The critical consensus about Serena is to take it out for a walk, which inevitably means that the truth is more complicated. Complication number one is the daunting digital clarity of the mountains and the mists and the fabrics and the flesh, elevating and flattening the passions at the same time. But that’s as nothing next to the complication of a cerebral Danish director trying to get her arms around a costume melodrama with hot young stars, and succeeding too well. The sexual duress and exaggeration of the melodrama — the film in which Bradley Cooper starts off saying “I want a panther” right before fate delivers him a blonde one riding a white horse — is matched precisely by the general tone of cool analysis, in which the suffering is stoic and gorgeous. Susanne Bier, no doubt inclined to be equitable, balances the two aspects to the micron; an unnatural equilibrium that the mind may choose to reject. But rejecting it is certainly a choice, not an inevitability.

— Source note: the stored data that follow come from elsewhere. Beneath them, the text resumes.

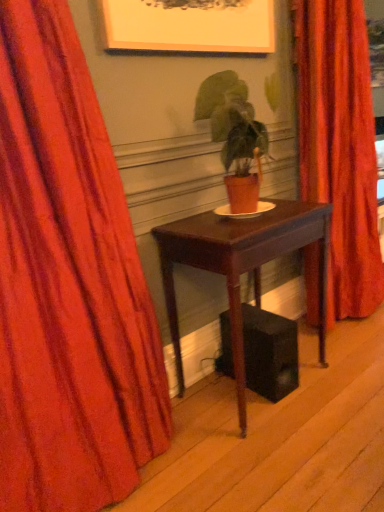 Question: From the image's perspective, is matte orange pot at center positioned above or below velvet orange curtain at center, which ranks as the 1th curtain in back-to-front order?

Choices:
 (A) below
 (B) above

Answer: (A)

Question: Based on their sizes in the image, would you say matte orange pot at center is bigger or smaller than velvet orange curtain at center, which ranks as the 1th curtain in back-to-front order?

Choices:
 (A) big
 (B) small

Answer: (B)

Question: Which of these objects is positioned farthest from the mahogany wood table at center?

Choices:
 (A) velvet orange curtain at center, which ranks as the first curtain in right-to-left order
 (B) matte orange pot at center
 (C) velvet red curtain at left, which ranks as the first curtain in front-to-back order

Answer: (A)

Question: Which object is the farthest from the mahogany wood table at center?

Choices:
 (A) velvet red curtain at left, which is counted as the second curtain, starting from the right
 (B) velvet orange curtain at center, which ranks as the first curtain in right-to-left order
 (C) matte orange pot at center

Answer: (B) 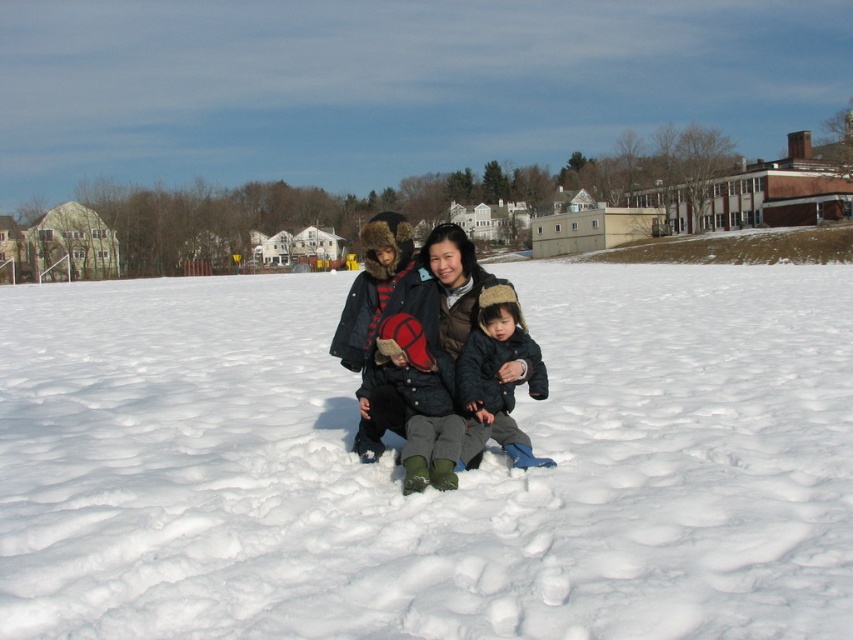 Is velvet red mittens at center above fluffy gray hat at center?

No, velvet red mittens at center is not above fluffy gray hat at center.

Looking at this image, who is higher up, velvet red mittens at center or fluffy gray hat at center?

Positioned higher is fluffy gray hat at center.

Measure the distance between point (447, 378) and camera.

Point (447, 378) and camera are 19.54 feet apart.

I want to click on velvet red mittens at center, so click(x=419, y=403).

Is point (844, 436) more distant than point (508, 371)?

Yes, it is.

Who is lower down, white fluffy snow at center or matte black jacket at center?

matte black jacket at center is below.

Between point (799, 355) and point (473, 314), which one is positioned in front?

Point (473, 314) is more forward.

The image size is (853, 640). In order to click on white fluffy snow at center in this screenshot , I will do `click(428, 488)`.

Between white fluffy snow at center and fluffy gray hat at center, which one appears on the right side from the viewer's perspective?

Positioned to the right is fluffy gray hat at center.

Can you confirm if white fluffy snow at center is positioned above fluffy gray hat at center?

Correct, white fluffy snow at center is located above fluffy gray hat at center.

Who is more distant from viewer, (120, 540) or (492, 419)?

The point (492, 419) is behind.

Locate an element on the screen. The height and width of the screenshot is (640, 853). white fluffy snow at center is located at coordinates (428, 488). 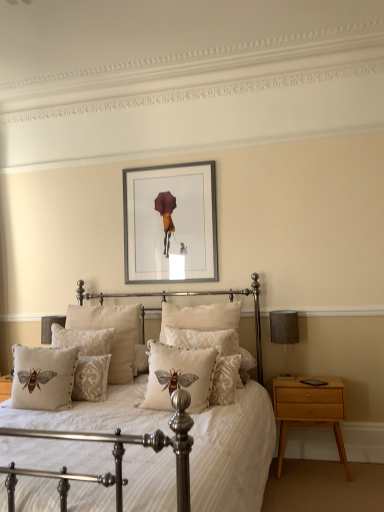 Question: Does silver metallic picture frame at upper center have a lesser height compared to beige embroidered cushion with bee design at center, acting as the second pillow starting from the front?

Choices:
 (A) yes
 (B) no

Answer: (B)

Question: Considering the relative sizes of silver metallic picture frame at upper center and beige embroidered cushion with bee design at center, acting as the second pillow starting from the front, in the image provided, is silver metallic picture frame at upper center taller than beige embroidered cushion with bee design at center, acting as the second pillow starting from the front,?

Choices:
 (A) yes
 (B) no

Answer: (A)

Question: Is silver metallic picture frame at upper center next to beige embroidered cushion with bee design at center, acting as the second pillow starting from the front, and touching it?

Choices:
 (A) no
 (B) yes

Answer: (A)

Question: Would you consider silver metallic picture frame at upper center to be distant from beige embroidered cushion with bee design at center, acting as the second pillow starting from the front?

Choices:
 (A) yes
 (B) no

Answer: (A)

Question: Does silver metallic picture frame at upper center turn towards beige embroidered cushion with bee design at center, the 5th pillow positioned from the back?

Choices:
 (A) no
 (B) yes

Answer: (A)

Question: Choose the correct answer: Is beige damask pillow at center, acting as the 1th pillow starting from the back, inside beige damask pillow at center, positioned as the fifth pillow in front-to-back order, or outside it?

Choices:
 (A) outside
 (B) inside

Answer: (A)

Question: Relative to beige damask pillow at center, the 2th pillow in the back-to-front sequence, is beige damask pillow at center, the 6th pillow from the front, in front or behind?

Choices:
 (A) front
 (B) behind

Answer: (B)

Question: Considering the positions of beige damask pillow at center, acting as the 1th pillow starting from the back, and beige damask pillow at center, the 2th pillow in the back-to-front sequence, in the image, is beige damask pillow at center, acting as the 1th pillow starting from the back, bigger or smaller than beige damask pillow at center, the 2th pillow in the back-to-front sequence,?

Choices:
 (A) small
 (B) big

Answer: (B)

Question: Is beige damask pillow at center, the 6th pillow from the front, wider or thinner than beige damask pillow at center, positioned as the fifth pillow in front-to-back order?

Choices:
 (A) thin
 (B) wide

Answer: (B)

Question: Considering their positions, is white textured pillow with bee design at center, arranged as the 4th pillow when viewed from the back, located in front of or behind light brown wood nightstand at right?

Choices:
 (A) front
 (B) behind

Answer: (A)

Question: From the image's perspective, relative to light brown wood nightstand at right, is white textured pillow with bee design at center, the 3th pillow viewed from the front, above or below?

Choices:
 (A) above
 (B) below

Answer: (A)

Question: In terms of size, does white textured pillow with bee design at center, arranged as the 4th pillow when viewed from the back, appear bigger or smaller than light brown wood nightstand at right?

Choices:
 (A) small
 (B) big

Answer: (A)

Question: Is point (221, 355) positioned closer to the camera than point (299, 404)?

Choices:
 (A) closer
 (B) farther

Answer: (A)

Question: From the image's perspective, is white textured pillow with bee design at center, arranged as the 4th pillow when viewed from the back, located above or below beige damask pillow at center, positioned as the fifth pillow in front-to-back order?

Choices:
 (A) below
 (B) above

Answer: (B)

Question: Is point (228, 373) closer or farther from the camera than point (52, 344)?

Choices:
 (A) closer
 (B) farther

Answer: (A)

John Ridley had no choice but to do without the music of Jimi Hendrix in Jimi: All Is By My Side — probably a fatal blow, despite the director’s decision to ramp up an ostentatious editing style in compensation. For a minute I thought the film was the first disciple of the Oliver Stone blunderbuss approach to come along in an age, forcing a mood and a style onto the material as a way to reach some conclusions. It can’t keep it up for two hours, but an array of cross-cuts, silences, post-dubs, flashbacks, elisions and on-screen name labels elevate the thing far beyond the terrible cardboard certainties of Rush and Diana, the two purest calamities among recent biopics with their useless fixation on a subject’s inner pain. (Darko Entertainment has a hand in Jimi, pulling the film obliquely into the orbit of Richard Kelly, the once and future king of Time Out Of Joint.) The flamboyance might be blatant calculation too, papering over the small fact that the film doesn’t bother digging very deep into the head of Jimi Hendrix. Andre Benjamin’s downbeat self-negating Hendrix is a turn of much subtlety, deliberately leaving several questions wide open; a fact understandably irritating to some of those there are the time.

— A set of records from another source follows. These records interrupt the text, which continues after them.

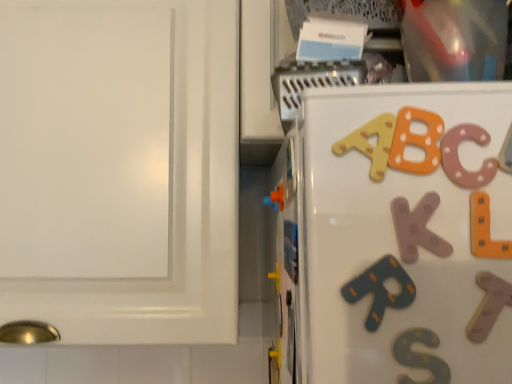 Question: Can you confirm if orange matte magnet at center is bigger than orange matte toy at center?

Choices:
 (A) no
 (B) yes

Answer: (B)

Question: Is orange matte magnet at center positioned behind orange matte toy at center?

Choices:
 (A) yes
 (B) no

Answer: (B)

Question: From the image's perspective, is orange matte magnet at center over orange matte toy at center?

Choices:
 (A) no
 (B) yes

Answer: (A)

Question: Is the position of orange matte magnet at center less distant than that of orange matte toy at center?

Choices:
 (A) yes
 (B) no

Answer: (A)

Question: Is orange matte magnet at center not within orange matte toy at center?

Choices:
 (A) no
 (B) yes

Answer: (B)

Question: Considering the positions of point (287, 240) and point (278, 205), is point (287, 240) closer or farther from the camera than point (278, 205)?

Choices:
 (A) farther
 (B) closer

Answer: (B)

Question: From a real-world perspective, is orange matte magnet at center above or below orange matte toy at center?

Choices:
 (A) below
 (B) above

Answer: (A)

Question: Considering their positions, is orange matte magnet at center located in front of or behind orange matte toy at center?

Choices:
 (A) front
 (B) behind

Answer: (A)

Question: Considering the relative positions of orange matte magnet at center and orange matte toy at center in the image provided, is orange matte magnet at center to the left or to the right of orange matte toy at center?

Choices:
 (A) left
 (B) right

Answer: (B)

Question: From a real-world perspective, is orange matte toy at center positioned above or below white glossy cabinet at upper right?

Choices:
 (A) above
 (B) below

Answer: (B)

Question: Is orange matte toy at center bigger or smaller than white glossy cabinet at upper right?

Choices:
 (A) big
 (B) small

Answer: (B)

Question: Does point (273, 192) appear closer or farther from the camera than point (179, 324)?

Choices:
 (A) farther
 (B) closer

Answer: (B)

Question: From their relative heights in the image, would you say orange matte toy at center is taller or shorter than white glossy cabinet at upper right?

Choices:
 (A) tall
 (B) short

Answer: (B)

Question: In terms of size, does orange matte magnet at center appear bigger or smaller than white glossy cabinet at upper right?

Choices:
 (A) small
 (B) big

Answer: (A)

Question: From the image's perspective, relative to white glossy cabinet at upper right, is orange matte magnet at center above or below?

Choices:
 (A) below
 (B) above

Answer: (A) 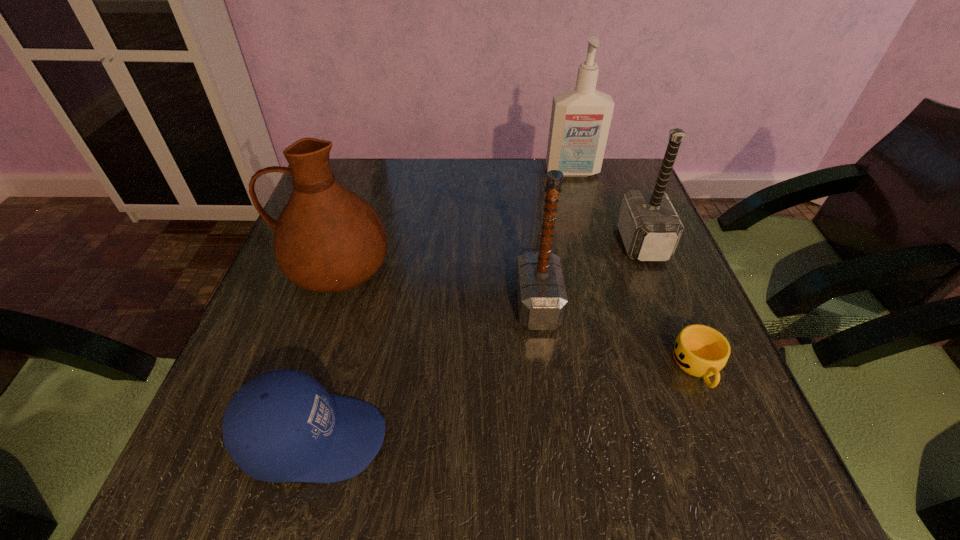 I want to click on free space located 0.290m on the striking surface of the left hammer, so [x=374, y=305].

Locate an element on the screen. The image size is (960, 540). vacant area situated 0.400m on the striking surface of the left hammer is located at coordinates (321, 305).

Where is `free location located 0.360m on the striking surface of the left hammer`? This screenshot has height=540, width=960. free location located 0.360m on the striking surface of the left hammer is located at coordinates (340, 305).

Identify the location of vacant area situated for striking with the head of the farther hammer. Image resolution: width=960 pixels, height=540 pixels. (595, 243).

Where is `vacant region located 0.170m for striking with the head of the farther hammer`? The height and width of the screenshot is (540, 960). vacant region located 0.170m for striking with the head of the farther hammer is located at coordinates (548, 243).

Image resolution: width=960 pixels, height=540 pixels. In order to click on free region located for striking with the head of the farther hammer in this screenshot , I will do `click(543, 243)`.

At what (x,y) coordinates should I click in order to perform the action: click on vacant space positioned on the front-facing side of the cap. Please return your answer as a coordinate pair (x, y). The image size is (960, 540). Looking at the image, I should click on (538, 438).

The image size is (960, 540). I want to click on vacant position located on the back of the fifth farthest object, so click(x=665, y=287).

Locate an element on the screen. This screenshot has width=960, height=540. object present at the far edge is located at coordinates (580, 121).

I want to click on object at the near edge, so click(x=282, y=426).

Given that Ridley wrote 12 Years A Slave, chances are the scene between Jimi and a slightly off-putting Adrian Lester as Michael X was his key interest in the film; a pointed debate about activism in which Jimi demurs further and further back from any kind of black struggle in favour of a fairly unworkable blissed-out humanism. I wouldn’t begrudge a director his topic, but 12 Years nearly capsized under the accumulated weight of its intentions, and the directorial fretwork in Jimi is sometimes the same heavy-handed cudgel. A few passing coppers stand in for the whole of bigoted Britain by doing fine impressions of Police Constable Savage, a bit of pantomime mummery that brings the film into disrepute when much of the rest does it credit.

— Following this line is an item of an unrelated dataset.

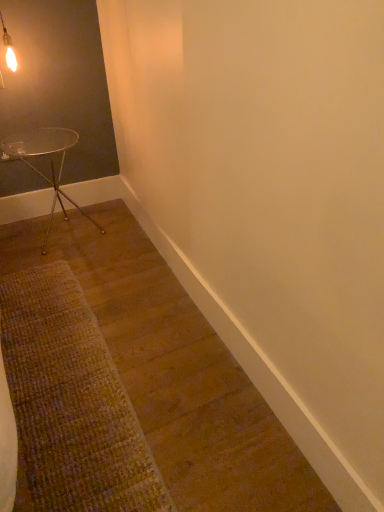 Locate an element on the screen. clear glass table at left is located at coordinates (50, 162).

Describe the element at coordinates (50, 162) in the screenshot. The height and width of the screenshot is (512, 384). I see `clear glass table at left` at that location.

At what (x,y) coordinates should I click in order to perform the action: click on clear glass table at left. Please return your answer as a coordinate pair (x, y). This screenshot has width=384, height=512. Looking at the image, I should click on (50, 162). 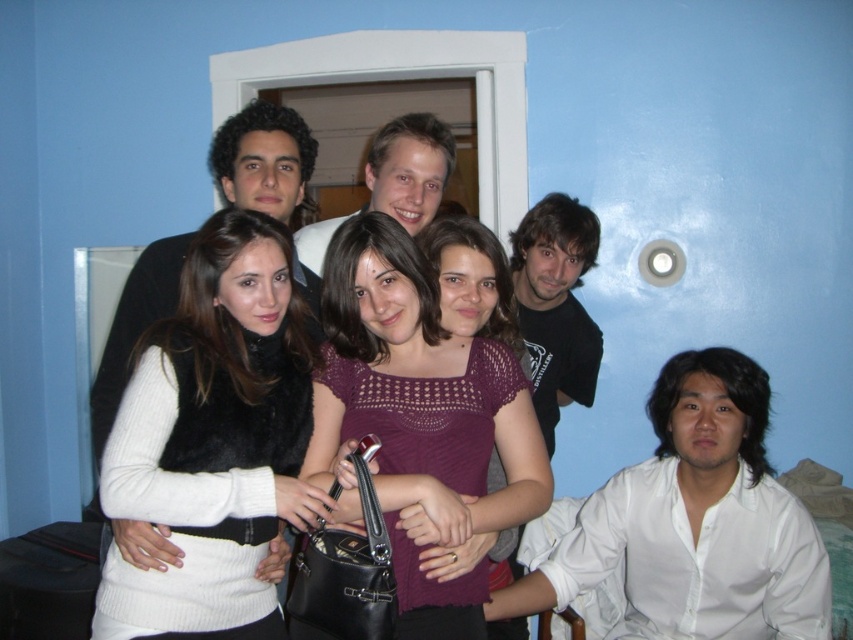 You are a photographer trying to capture a closeup of the white fuzzy vest at center and the dark brown hair at center. Given that your camera can only focus on one subject at a time, which subject should you choose to ensure the larger one is in focus?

But without the man’s music, it’s almost all for nothing. The film keeps cutting away from Jimi just as he’s about to strum the first bar chord of something famous, and rejoining him later in a post-coital swoon. A musician’s biopic without his music sounds like a punchline, depriving the film of the connection between his head and yours that would seem to be the point. You suspect that Oliver Stone would have glowered remorselessly at the relevant administrators until the rights issues miraculously clarified.